Could you give the data below again exactly, apart from the pictures?
BEGIN
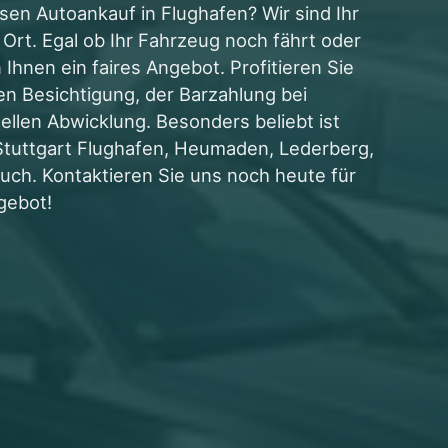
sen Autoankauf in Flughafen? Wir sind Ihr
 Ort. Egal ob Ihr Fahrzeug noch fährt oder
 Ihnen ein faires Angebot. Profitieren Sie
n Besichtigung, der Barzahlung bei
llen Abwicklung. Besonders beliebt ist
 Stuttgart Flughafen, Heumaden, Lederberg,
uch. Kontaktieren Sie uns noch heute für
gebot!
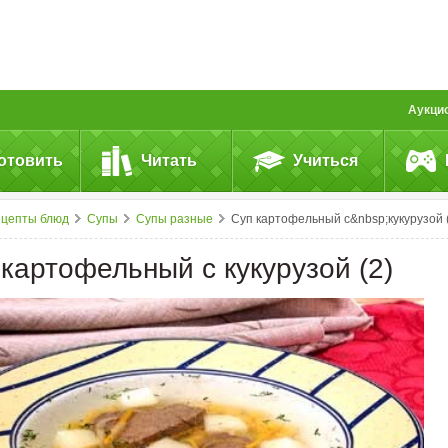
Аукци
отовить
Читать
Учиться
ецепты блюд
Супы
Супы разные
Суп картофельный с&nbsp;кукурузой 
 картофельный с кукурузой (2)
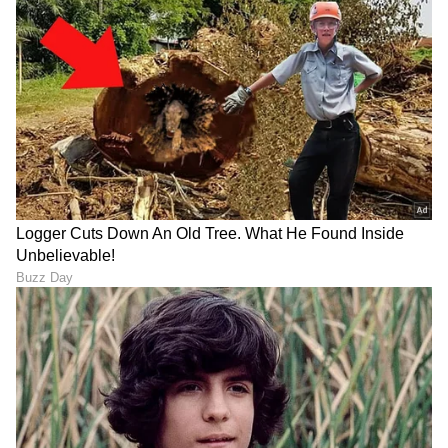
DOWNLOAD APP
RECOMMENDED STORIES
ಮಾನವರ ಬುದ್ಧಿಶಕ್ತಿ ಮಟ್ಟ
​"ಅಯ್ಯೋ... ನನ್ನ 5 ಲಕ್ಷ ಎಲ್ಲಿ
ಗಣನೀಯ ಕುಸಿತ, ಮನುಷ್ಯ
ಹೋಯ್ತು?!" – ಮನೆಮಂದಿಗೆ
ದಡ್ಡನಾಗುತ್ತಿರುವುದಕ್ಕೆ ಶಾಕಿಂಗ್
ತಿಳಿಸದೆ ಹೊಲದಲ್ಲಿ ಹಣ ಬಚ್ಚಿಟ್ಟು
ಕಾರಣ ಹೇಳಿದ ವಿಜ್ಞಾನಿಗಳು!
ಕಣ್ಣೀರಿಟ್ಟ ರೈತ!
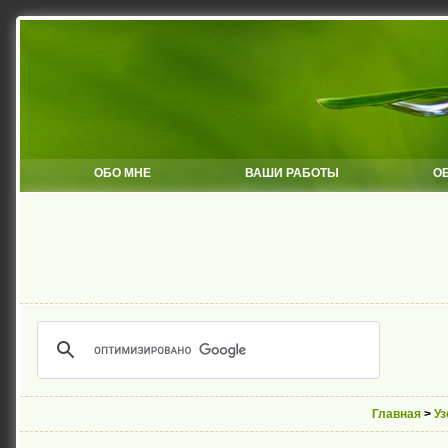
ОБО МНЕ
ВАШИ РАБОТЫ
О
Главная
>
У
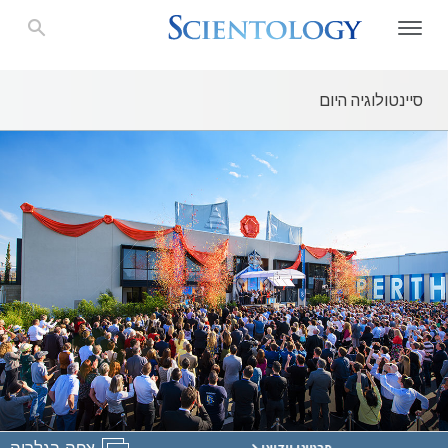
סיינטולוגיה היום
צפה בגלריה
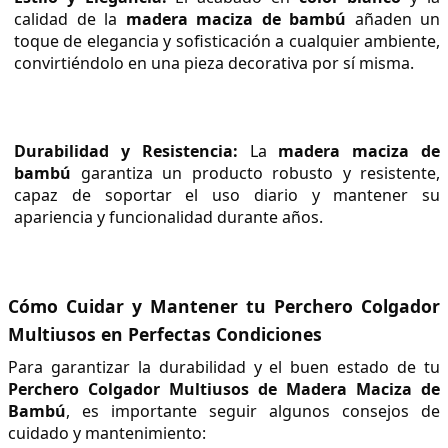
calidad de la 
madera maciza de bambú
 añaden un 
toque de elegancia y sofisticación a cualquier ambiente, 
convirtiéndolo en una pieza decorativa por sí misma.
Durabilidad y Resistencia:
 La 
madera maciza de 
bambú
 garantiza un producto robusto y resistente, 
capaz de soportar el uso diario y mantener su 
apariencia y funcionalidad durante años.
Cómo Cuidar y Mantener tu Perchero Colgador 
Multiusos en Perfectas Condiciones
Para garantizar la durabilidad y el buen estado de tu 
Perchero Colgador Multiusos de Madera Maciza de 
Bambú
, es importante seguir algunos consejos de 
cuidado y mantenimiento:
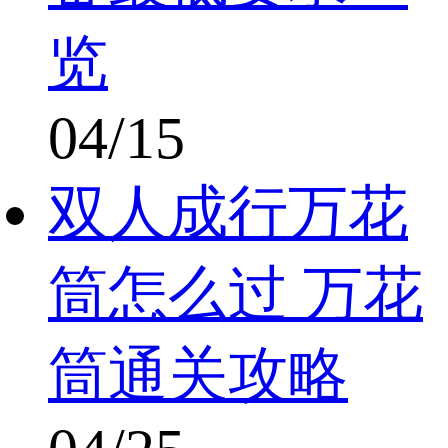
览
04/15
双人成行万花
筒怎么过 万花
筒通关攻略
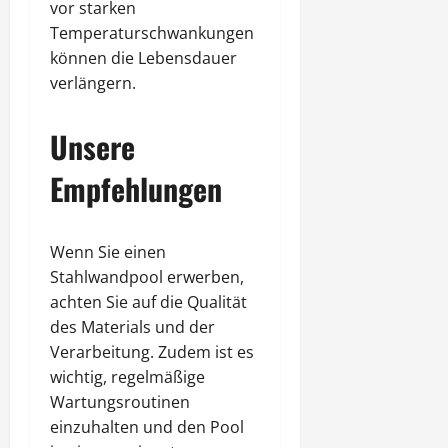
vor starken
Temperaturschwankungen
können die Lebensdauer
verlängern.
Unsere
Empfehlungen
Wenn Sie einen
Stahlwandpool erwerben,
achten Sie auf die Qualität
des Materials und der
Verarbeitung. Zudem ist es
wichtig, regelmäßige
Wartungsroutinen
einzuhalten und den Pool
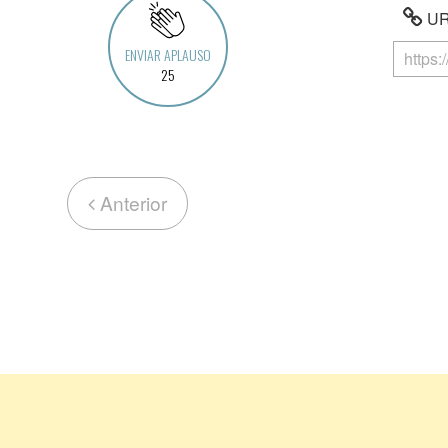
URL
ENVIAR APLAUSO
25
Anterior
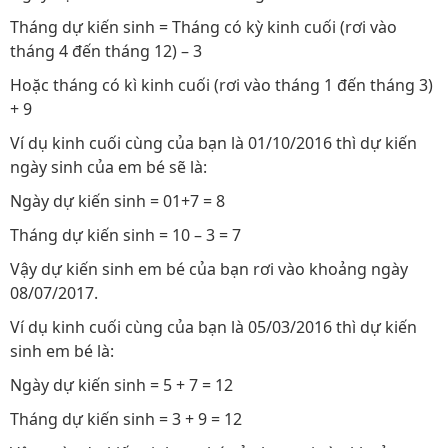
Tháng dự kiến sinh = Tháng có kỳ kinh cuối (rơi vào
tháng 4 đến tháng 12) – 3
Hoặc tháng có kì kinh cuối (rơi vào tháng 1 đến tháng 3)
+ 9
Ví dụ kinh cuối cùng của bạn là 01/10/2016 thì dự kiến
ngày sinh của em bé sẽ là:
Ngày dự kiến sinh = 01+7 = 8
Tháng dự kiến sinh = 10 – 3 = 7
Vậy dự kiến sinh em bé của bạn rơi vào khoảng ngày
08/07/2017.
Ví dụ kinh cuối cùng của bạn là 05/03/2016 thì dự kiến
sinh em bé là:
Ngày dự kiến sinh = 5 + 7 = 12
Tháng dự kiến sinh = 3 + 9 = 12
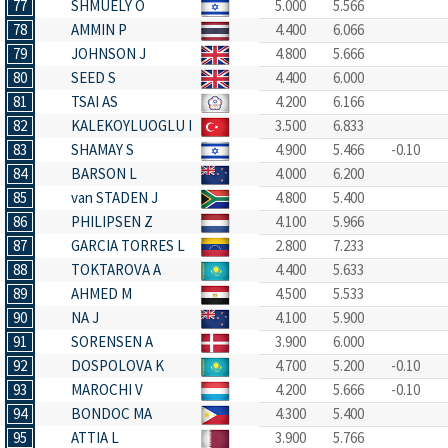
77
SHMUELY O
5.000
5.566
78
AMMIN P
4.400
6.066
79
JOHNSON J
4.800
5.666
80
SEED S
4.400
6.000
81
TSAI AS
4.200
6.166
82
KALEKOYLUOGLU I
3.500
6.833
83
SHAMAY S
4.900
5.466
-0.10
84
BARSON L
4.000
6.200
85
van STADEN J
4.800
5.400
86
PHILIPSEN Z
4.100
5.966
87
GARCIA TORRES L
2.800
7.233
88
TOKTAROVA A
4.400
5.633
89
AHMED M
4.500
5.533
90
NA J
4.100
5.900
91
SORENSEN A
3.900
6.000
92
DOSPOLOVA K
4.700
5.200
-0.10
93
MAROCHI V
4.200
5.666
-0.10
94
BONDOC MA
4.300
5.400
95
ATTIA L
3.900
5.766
END
▶ **Exercise output**
sen Autoankauf in Flughafen? Wir sind Ihr
 Ort. Egal ob Ihr Fahrzeug noch fährt oder
 Ihnen ein faires Angebot. Profitieren Sie
n Besichtigung, der Barzahlung bei
llen Abwicklung. Besonders beliebt ist
 Stuttgart Flughafen, Heumaden, Lederberg,
uch. Kontaktieren Sie uns noch heute für
gebot!
Аукци
отовить
Читать
Учиться
ецепты блюд
Супы
Супы разные
Суп картофельный с&nbsp;кукурузой 
 картофельный с кукурузой (2)
DOWNLOAD APP
RECOMMENDED STORIES
ಮಾನವರ ಬುದ್ಧಿಶಕ್ತಿ ಮಟ್ಟ
​"ಅಯ್ಯೋ... ನನ್ನ 5 ಲಕ್ಷ ಎಲ್ಲಿ
ಗಣನೀಯ ಕುಸಿತ, ಮನುಷ್ಯ
ಹೋಯ್ತು?!" – ಮನೆಮಂದಿಗೆ
ದಡ್ಡನಾಗುತ್ತಿರುವುದಕ್ಕೆ ಶಾಕಿಂಗ್
ತಿಳಿಸದೆ ಹೊಲದಲ್ಲಿ ಹಣ ಬಚ್ಚಿಟ್ಟು
ಕಾರಣ ಹೇಳಿದ ವಿಜ್ಞಾನಿಗಳು!
ಕಣ್ಣೀರಿಟ್ಟ ರೈತ!
ОБО МНЕ
ВАШИ РАБОТЫ
О
Главная
>
У
סיינטולוגיה היום
צפה בגלריה
calidad de la 
madera maciza de bambú
 añaden un 
toque de elegancia y sofisticación a cualquier ambiente, 
convirtiéndolo en una pieza decorativa por sí misma.
Durabilidad y Resistencia:
 La 
madera maciza de 
bambú
 garantiza un producto robusto y resistente, 
capaz de soportar el uso diario y mantener su 
apariencia y funcionalidad durante años.
Cómo Cuidar y Mantener tu Perchero Colgador 
Multiusos en Perfectas Condiciones
Para garantizar la durabilidad y el buen estado de tu 
Perchero Colgador Multiusos de Madera Maciza de 
Bambú
, es importante seguir algunos consejos de 
cuidado y mantenimiento:
览
04/15
双人成行万花
筒怎么过 万花
筒通关攻略
vor starken
Temperaturschwankungen
können die Lebensdauer
verlängern.
Unsere
Empfehlungen
Wenn Sie einen
Stahlwandpool erwerben,
achten Sie auf die Qualität
des Materials und der
Verarbeitung. Zudem ist es
wichtig, regelmäßige
Wartungsroutinen
einzuhalten und den Pool
URL
ENVIAR APLAUSO
25
Anterior
Tháng dự kiến sinh = Tháng có kỳ kinh cuối (rơi vào
tháng 4 đến tháng 12) – 3
Hoặc tháng có kì kinh cuối (rơi vào tháng 1 đến tháng 3)
+ 9
Ví dụ kinh cuối cùng của bạn là 01/10/2016 thì dự kiến
ngày sinh của em bé sẽ là:
Ngày dự kiến sinh = 01+7 = 8
Tháng dự kiến sinh = 10 – 3 = 7
Vậy dự kiến sinh em bé của bạn rơi vào khoảng ngày
08/07/2017.
Ví dụ kinh cuối cùng của bạn là 05/03/2016 thì dự kiến
sinh em bé là:
Ngày dự kiến sinh = 5 + 7 = 12
Tháng dự kiến sinh = 3 + 9 = 12
77
SHMUELY O
5.000
5.566
78
AMMIN P
4.400
6.066
79
JOHNSON J
4.800
5.666
80
SEED S
4.400
6.000
81
TSAI AS
4.200
6.166
82
KALEKOYLUOGLU I
3.500
6.833
83
SHAMAY S
4.900
5.466
-0.10
84
BARSON L
4.000
6.200
85
van STADEN J
4.800
5.400
86
PHILIPSEN Z
4.100
5.966
87
GARCIA TORRES L
2.800
7.233
88
TOKTAROVA A
4.400
5.633
89
AHMED M
4.500
5.533
90
NA J
4.100
5.900
91
SORENSEN A
3.900
6.000
92
DOSPOLOVA K
4.700
5.200
-0.10
93
MAROCHI V
4.200
5.666
-0.10
94
BONDOC MA
4.300
5.400
95
ATTIA L
3.900
5.766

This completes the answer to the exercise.